Pycandis - read and write Candis files from Python
from
pycandis import *
from numpy import *
The Pycandis package allows Candis files to be read and written from Python programs. In Pycandis, a Candis object built from Candis and Field classes defines the representation of a Candis file inside Python. Candis and ordinary Python methods are used to create and access Candis files.
Conceptually, a Candis file consists of 4 parts: (1) a "comment" section, which contains arbitrary text describing typically what has been done to the file; (2) a "parameters" section containing scalar variable-value pairs; (3) a "static fields" section containing data fields of which only a single instance is needed; and (4) a "variable fields" section containing data fields for which a sequence of one or more instances are defined in the Candis format.
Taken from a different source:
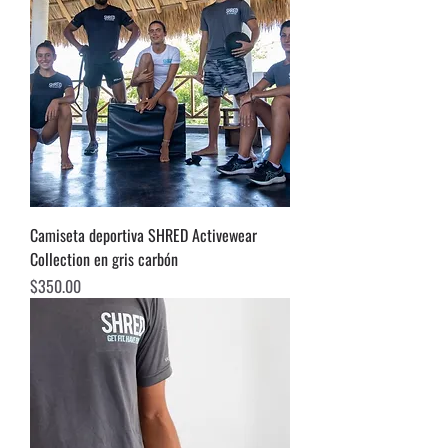
Camiseta deportiva SHRED Activewear
Collection en gris carbón
Precio
$350.00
These instances represent, for instance, the values of the variable fields at successive times or possibly successive levels in numerical model output. The meaning of multiple instances is left up to the user. The Python representation of a Candis file contains a single instance of the variable fields at any given time, and methods (described below) are available to scan sequentially through successive instances. This division into successive instances allows very large Candis files to be defined without having to read the entire file into (virtual) memory at one time.
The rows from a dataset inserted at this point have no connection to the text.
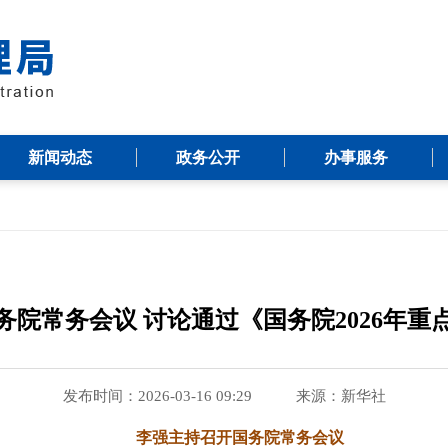
新闻动态
政务公开
办事服务
务院常务会议 讨论通过《国务院2026年重
发布时间：2026-03-16 09:29
来源：
新华社
李强主持召开国务院常务会议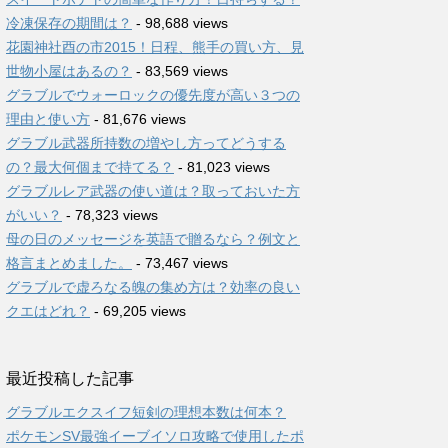
冷凍保存の期間は？
- 98,688 views
花園神社酉の市2015！日程、熊手の買い方、見
世物小屋はあるの？
- 83,569 views
グラブルでウォーロックの優先度が高い３つの
理由と使い方
- 81,676 views
グラブル武器所持数の増やし方ってどうする
の？最大何個まで持てる？
- 81,023 views
グラブルレア武器の使い道は？取っておいた方
がいい？
- 78,323 views
母の日のメッセージを英語で贈るなら？例文と
格言まとめました。
- 73,467 views
グラブルで虚ろなる魄の集め方は？効率の良い
クエはどれ？
- 69,205 views
最近投稿した記事
グラブルエクスイフ短剣の理想本数は何本？
ポケモンSV最強イーブイソロ攻略で使用したポ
A "field" contains a zero to four dimensional array of 32 bit floating point numbers as well as information describing the size and shape of the array. Also included is an ASCII name for the field as well as the names of the dimensions associated with the array axes. Each of the dimensions is associated with a one-dimensional static field called an "index field" which gives the values of the variable associated with that axis. There can be no more than 4 dimensions in a Candis file.
Parameters are generally used to document values used in the creation or modification of the file. There are two additional uses: (1) The "bad" and "badlim" parameters are positive floating point numbers. "badlim" specifies the maximum absolute value a field element can take on and still be considered "good" data. "bad" is the preferred value used to indicate bad or missing data elements, though any value greater than "badlim" will do. If missing, default values are 1e30 for bad and 0.999e30 for badlim. The values of the bad and badlim parameters apply globally to all fields. (2) Redundant information about the starting and step values for index fields is present for historical reasons and is represented as parameters. The normal end user doesn’t have to worry about these parameters, as Pycandis takes care of them automatically.
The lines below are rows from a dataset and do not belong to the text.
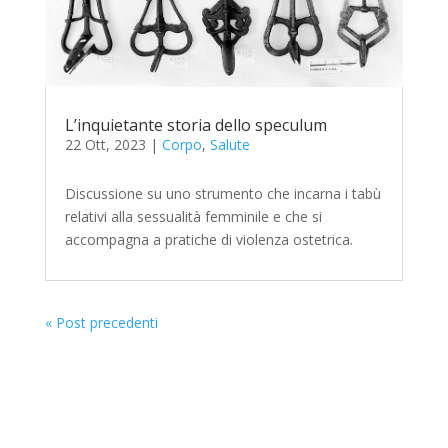
L’inquietante storia dello speculum
22 Ott, 2023
|
Corpo
,
Salute
Discussione su uno strumento che incarna i tabù
relativi alla sessualità femminile e che si
accompagna a pratiche di violenza ostetrica.
« Post precedenti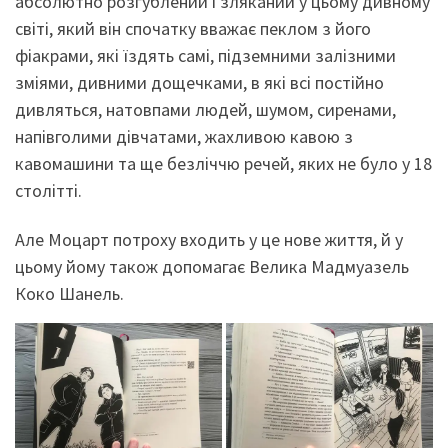
абсолютно розгублений і зляканий у цьому дивному
світі, який він спочатку вважає пеклом з його
фіакрами, які їздять самі, підземними залізними
зміями, дивними дощечками, в які всі постійно
дивляться, натовпами людей, шумом, сиренами,
напівголими дівчатами, жахливою кавою з
кавомашини та ще безліччю речей, яких не було у 18
столітті.
Але Моцарт потроху входить у це нове життя, й у
цьому йому також допомагає Велика Мадмуазель
Коко Шанель.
Within Python, a Candis object represents the comments as a list of strings, the parameters as a dictionary of name-value pairs, and the static and variable fields as dictionaries of name-field pairs.
Each Field object contains field data in the form of a Numpy array in C format, i. e., the last dimension iterates most rapidly as one steps through memory. It also contains information about the field, most notably the size and shape of the array and the dimension names associated with each array axis. (There are a few other minor pieces of information present for historical reasons which are of no concern to the end user.)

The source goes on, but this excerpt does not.